The feudal contract system by which the disenfranchised gatherers are bonded to harvest the nuts means that any benefits of high prices are not passed onto the gatherers. The destruction of the rainforest has resulted in a steady decrease in both production and share of the edible nut trade, promising a bleak future for the Brazil nut trade (LaFleur, 1992).

However, long-term prospects are considered reasonably promising. Producers from the Andean region can expect little or no competition from other parts of the world. However, their main concern should not be production and exports but quality control (ITC, 1993).
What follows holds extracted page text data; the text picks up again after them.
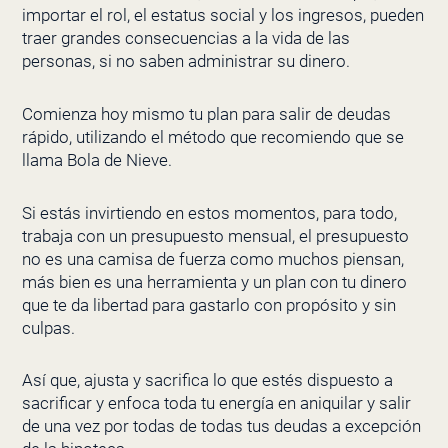
importar el rol, el estatus social y los ingresos, pueden
traer grandes consecuencias a la vida de las
personas, si no saben administrar su dinero.
Comienza hoy mismo tu plan para salir de deudas
rápido, utilizando el método que recomiendo que se
llama Bola de Nieve.
Si estás invirtiendo en estos momentos, para todo,
trabaja con un presupuesto mensual, el presupuesto
no es una camisa de fuerza como muchos piensan,
más bien es una herramienta y un plan con tu dinero
que te da libertad para gastarlo con propósito y sin
culpas.
Así que, ajusta y sacrifica lo que estés dispuesto a
sacrificar y enfoca toda tu energía en aniquilar y salir
de una vez por todas de todas tus deudas a excepción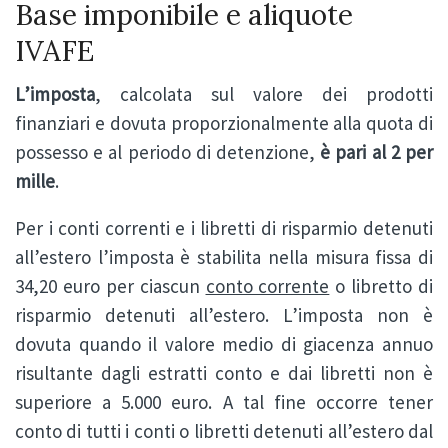
Base imponibile e aliquote
IVAFE
L’imposta
, calcolata sul valore dei prodotti
finanziari e dovuta proporzionalmente alla quota di
possesso e al periodo di detenzione,
è pari al 2 per
mille
.
Per i conti correnti e i libretti di risparmio detenuti
all’estero l’imposta è stabilita nella misura fissa di
34,20 euro per ciascun
conto corrente
o libretto di
risparmio detenuti all’estero. L’imposta non è
dovuta quando il valore medio di giacenza annuo
risultante dagli estratti conto e dai libretti non è
superiore a 5.000 euro. A tal fine occorre tener
conto di tutti i conti o libretti detenuti all’estero dal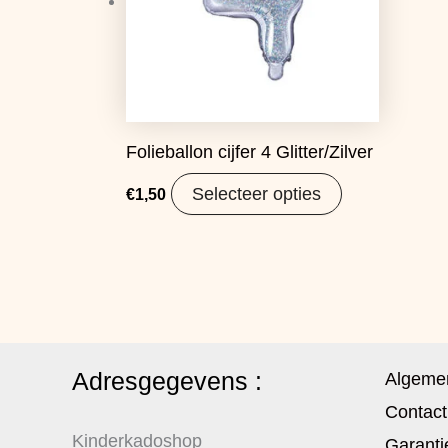
Folieballon cijfer 4 Glitter/Zilver
Selecteer opties
€
1,50
Adresgegevens :
Algeme
Contact
Kinderkadoshop
Garanti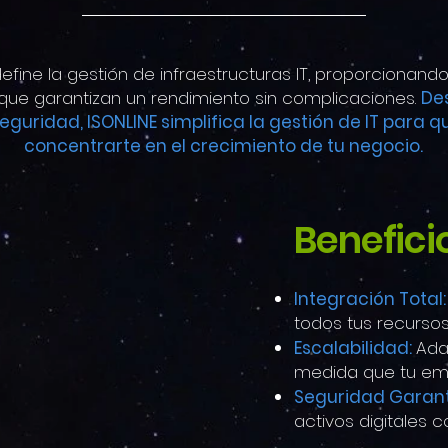
edefine la gestión de infraestructuras IT, proporcionand
que garantizan un rendimiento sin complicaciones.
De
seguridad, ISONLINE simplifica la gestión de IT para 
concentrarte en el crecimiento de tu negocio.
Benefici
Integración Total
todos tus recursos 
Escalabilidad:
Ada
medida que tu em
Seguridad Garan
activos digitales 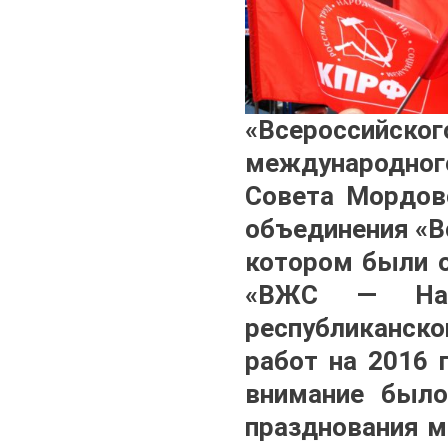
«Всероссийс
международног
Совета Мордовс
объединения «В
котором были 
«ВЖС — Над
республиканско
работ на 2016 
внимание было
празднования м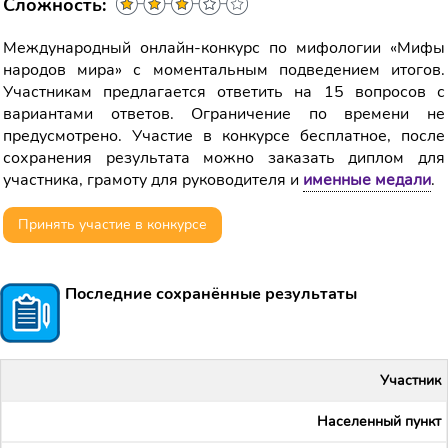
Сложность:
Международный онлайн-конкурс по мифологии «Мифы
народов мира» с моментальным подведением итогов.
Участникам предлагается ответить на 15 вопросов с
вариантами ответов. Ограничение по времени не
предусмотрено. Участие в конкурсе бесплатное, после
сохранения результата можно заказать диплом для
участника, грамоту для руководителя и
именные медали
.
Принять участие в конкурсе
Последние сохранённые результаты
Участник
Населенный пункт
Brazil nut trees can continue be managed under the present "castanhais" system, thereby helping to conserve the tropical forest and Amerindian cultures. A second possibility is one of agroforestry/forest management to restore degraded forest sites with the Brazil nut as a multipurpose species, yielding nuts after 15-20 years and timber after 50-100 years, which could lead to the provision of long-term capitalization for the Amazonian farmer. The third option is that of investment in a monoculture plantation crop but with the inherent risks of pests and diseases. Clay and Clement (1993) prefer the second option. However, there is also a case for the Amerindians to be allowed to continue their traditional way of life in their own territories and the second option to be used in degraded areas.
 

Peanut or groundnut: Arachis hypogaea, Leguminosae subfamily Papilionoideae


See Smartt (1994) for agronomic details, etc.
 

Discussion


Peanuts are the second largest source, after soya beans, of vegetable oil; the crops from all the major producing countries with the exception of USA is predominantly for oil extraction (Purseglove, 1987).

As a dessert nut, peanuts were first introduced in USA as roasted, in-shell in 1870; packaged, salted and roasted, shelled peanuts were introduced around 1906 (Matz, 1984).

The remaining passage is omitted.